Inside the shallow grave, a shredded, blood-stained sweatshirt hinted at a horrific crime.
“The victim had been stabbed over one-hundred times, decapitated, dismembered, and his heart had been excised from his chest and thrown into the grave,” Montgomery County, Maryland, detectives wrote in court papers made public last month.
The grisly details drew widespread attention.
“Satanic murder,” declared a headline in the Sun.
Authorities haven’t said why the unidentified victim was mutilated, but the British tabloid could, perhaps, be forgiven for jumping to conclusions.
According to police, the killing was the work of La Mara Salvatrucha: a violent street gang known as MS-13 with a long history of satanism.
Some of the gang’s founders were devil-worshiping metal heads, according to experts. And although the connection has waned over the past 30 years, it can still be seen in MS-13’s use of satanic nicknames, tattoos and other imagery. The gang’s devil horns hand sign is known as “la garra,” a Spanish reference to Satan’s claws. And some MS-13 members have told investigators that they committed their crimes at the behest of “la bestia,” or the Beast.
Long before it became known as MS-13, the gang was called the Mara Salvatrucha Stoners. As the name suggests, it was founded by marijuana-smoking heavy metal fans in Los Angeles in the 1970s, according to Thomas Ward, an anthropology professor at the University of Southern California who has studied the gang.

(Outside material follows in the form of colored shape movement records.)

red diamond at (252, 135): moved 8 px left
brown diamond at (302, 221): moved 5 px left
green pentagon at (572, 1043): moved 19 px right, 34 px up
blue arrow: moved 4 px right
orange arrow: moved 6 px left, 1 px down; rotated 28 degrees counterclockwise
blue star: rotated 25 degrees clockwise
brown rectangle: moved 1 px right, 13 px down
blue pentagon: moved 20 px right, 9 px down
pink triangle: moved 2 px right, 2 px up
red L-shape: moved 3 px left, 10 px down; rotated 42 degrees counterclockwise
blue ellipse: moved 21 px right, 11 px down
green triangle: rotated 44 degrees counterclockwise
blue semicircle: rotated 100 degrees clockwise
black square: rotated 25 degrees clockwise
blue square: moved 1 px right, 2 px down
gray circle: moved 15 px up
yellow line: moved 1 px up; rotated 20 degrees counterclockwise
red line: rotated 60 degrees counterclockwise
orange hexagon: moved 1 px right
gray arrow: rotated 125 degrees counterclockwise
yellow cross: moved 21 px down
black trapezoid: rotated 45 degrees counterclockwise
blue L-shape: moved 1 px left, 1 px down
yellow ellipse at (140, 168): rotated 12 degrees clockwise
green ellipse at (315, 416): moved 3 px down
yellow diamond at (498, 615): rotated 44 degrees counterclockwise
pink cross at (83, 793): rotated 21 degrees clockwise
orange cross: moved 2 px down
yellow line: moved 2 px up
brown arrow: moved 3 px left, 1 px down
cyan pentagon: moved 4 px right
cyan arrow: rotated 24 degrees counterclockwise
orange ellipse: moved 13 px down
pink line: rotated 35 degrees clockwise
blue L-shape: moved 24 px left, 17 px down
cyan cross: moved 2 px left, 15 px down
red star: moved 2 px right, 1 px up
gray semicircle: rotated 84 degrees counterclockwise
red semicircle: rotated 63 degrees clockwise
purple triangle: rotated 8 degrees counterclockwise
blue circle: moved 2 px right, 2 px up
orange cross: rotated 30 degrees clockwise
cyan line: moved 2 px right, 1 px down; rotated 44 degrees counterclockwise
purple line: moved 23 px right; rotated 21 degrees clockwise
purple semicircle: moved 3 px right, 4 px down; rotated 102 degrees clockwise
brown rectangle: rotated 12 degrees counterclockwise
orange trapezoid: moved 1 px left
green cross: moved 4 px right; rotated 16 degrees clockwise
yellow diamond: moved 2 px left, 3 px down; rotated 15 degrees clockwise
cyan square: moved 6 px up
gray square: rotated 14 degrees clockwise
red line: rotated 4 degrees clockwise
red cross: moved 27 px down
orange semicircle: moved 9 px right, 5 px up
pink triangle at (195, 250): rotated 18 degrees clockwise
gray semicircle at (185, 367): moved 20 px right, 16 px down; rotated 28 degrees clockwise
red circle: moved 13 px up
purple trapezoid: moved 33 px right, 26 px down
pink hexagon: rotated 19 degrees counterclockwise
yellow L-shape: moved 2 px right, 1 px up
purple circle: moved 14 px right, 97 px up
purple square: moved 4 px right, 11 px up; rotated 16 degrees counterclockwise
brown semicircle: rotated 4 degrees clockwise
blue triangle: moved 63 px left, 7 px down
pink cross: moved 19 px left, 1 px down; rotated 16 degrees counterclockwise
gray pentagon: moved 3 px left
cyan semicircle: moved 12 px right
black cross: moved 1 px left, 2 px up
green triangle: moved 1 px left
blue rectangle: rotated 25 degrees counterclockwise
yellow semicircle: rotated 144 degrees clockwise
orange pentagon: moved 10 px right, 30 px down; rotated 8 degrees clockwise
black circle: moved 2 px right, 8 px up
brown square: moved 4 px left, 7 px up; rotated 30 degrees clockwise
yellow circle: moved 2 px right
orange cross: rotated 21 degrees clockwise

“A few of its members were hard-core Satanists who worshipped the devil and went so far as to practice gruesome animal sacrifices,” Ward writes in his ethnography of the gang, “Gangsters Without Borders.”
“Although the vast majority of these stoners never participated in these bloody ritual animal sacrifices or gave any thought to becoming Satanists, they banked on their gang’s reputation for devil worship, which gave it and them an aura of mystery and terror.”